La Tonnelle: bar oval debajo de la escalera, larga sala con mesas y bancos a los costados, ambos clavados al suelo para que no salgan volando en el vendaval de las peleas. ¡Sólo se ven gorras! Y luego la orquesta, vestida de rosa, que enciende con su música el corazón sombrío de las debutantes que han cenado un café con leche.
—¡Buenas noches, Armand!
Un buen tipo es un buen tipo. Un hombre respetado no siempre es un hombre respetable.
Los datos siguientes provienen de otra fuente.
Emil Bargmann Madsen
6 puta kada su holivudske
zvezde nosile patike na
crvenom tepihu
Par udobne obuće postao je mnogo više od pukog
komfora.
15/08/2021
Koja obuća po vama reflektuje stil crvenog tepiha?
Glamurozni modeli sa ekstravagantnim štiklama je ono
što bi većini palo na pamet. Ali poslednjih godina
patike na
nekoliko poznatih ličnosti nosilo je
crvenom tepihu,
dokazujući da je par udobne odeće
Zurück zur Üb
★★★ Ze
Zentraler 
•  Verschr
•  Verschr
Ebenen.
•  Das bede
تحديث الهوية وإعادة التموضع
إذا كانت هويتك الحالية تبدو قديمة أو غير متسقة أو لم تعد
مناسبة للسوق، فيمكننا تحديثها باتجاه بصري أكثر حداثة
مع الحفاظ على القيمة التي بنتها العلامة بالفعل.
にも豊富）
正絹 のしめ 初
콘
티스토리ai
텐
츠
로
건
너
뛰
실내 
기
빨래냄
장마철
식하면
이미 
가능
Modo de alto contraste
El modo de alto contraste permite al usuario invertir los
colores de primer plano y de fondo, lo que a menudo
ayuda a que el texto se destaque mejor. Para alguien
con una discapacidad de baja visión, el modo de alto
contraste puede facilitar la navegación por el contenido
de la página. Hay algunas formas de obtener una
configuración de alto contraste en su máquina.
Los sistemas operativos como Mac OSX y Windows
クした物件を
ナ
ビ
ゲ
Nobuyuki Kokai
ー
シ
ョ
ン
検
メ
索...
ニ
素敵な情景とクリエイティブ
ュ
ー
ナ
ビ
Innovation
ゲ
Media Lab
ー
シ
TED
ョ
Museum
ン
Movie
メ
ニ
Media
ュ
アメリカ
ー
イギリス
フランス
Armand es proxeneta. Es así. Es lo que es, pero lo es. Sé lo que hace. Él sabe lo que hago. Confía en mí. Yo confío en él. De hombre a hombre.
—Esos cuatro que ve en la segunda mesa, pues bien: ¡Son como yo!
Cada vez que Armand me presentaba a un colega, decía: «Fulano: ¡como yo!».
—Acaban de llegar de Buenos Aires. Recién sacados del horno, todavía están calentitos. Vayamos a husmearlos.
Me condujo a la mesa.
—Les presento al que ya saben —dijo Armand—. ¡Hagan lugar, queremos sentarnos!
Bebían champán. Tenían el aspecto de comer rosbif a diario y vestían como reyes. Hablaban de Montevideo, de Buenos Aires. Uno de ellos vivía en el barrio de Belgrano.
—¡Es un barrio chic, como Passy!
Los otros dos eran de Palermo.
—¡Es como el barrio de l’Étoile!
Hablaban de Rosario, de Santa Fe, de la Cordillera de los Andes, de Mendoza, en la frontera con Chile.
—¿Dónde está tu mujer?
—Mi mujer está en Buenos Aires; pero tengo una chica en Mendoza y otra en Rosario.
Venía en busca de una cuarta.
—¡Tengo dientes para cuatro tajadas! ¿No ves nada para mí, en tu baile, Armand? ¿Una «vacante» (mujer sin proxeneta) que tenga buena conducta?
Hablaban de cien pesos como sus madres, en el pasado, de un centavo.
Cien pesos: ¡mil quinientos francos!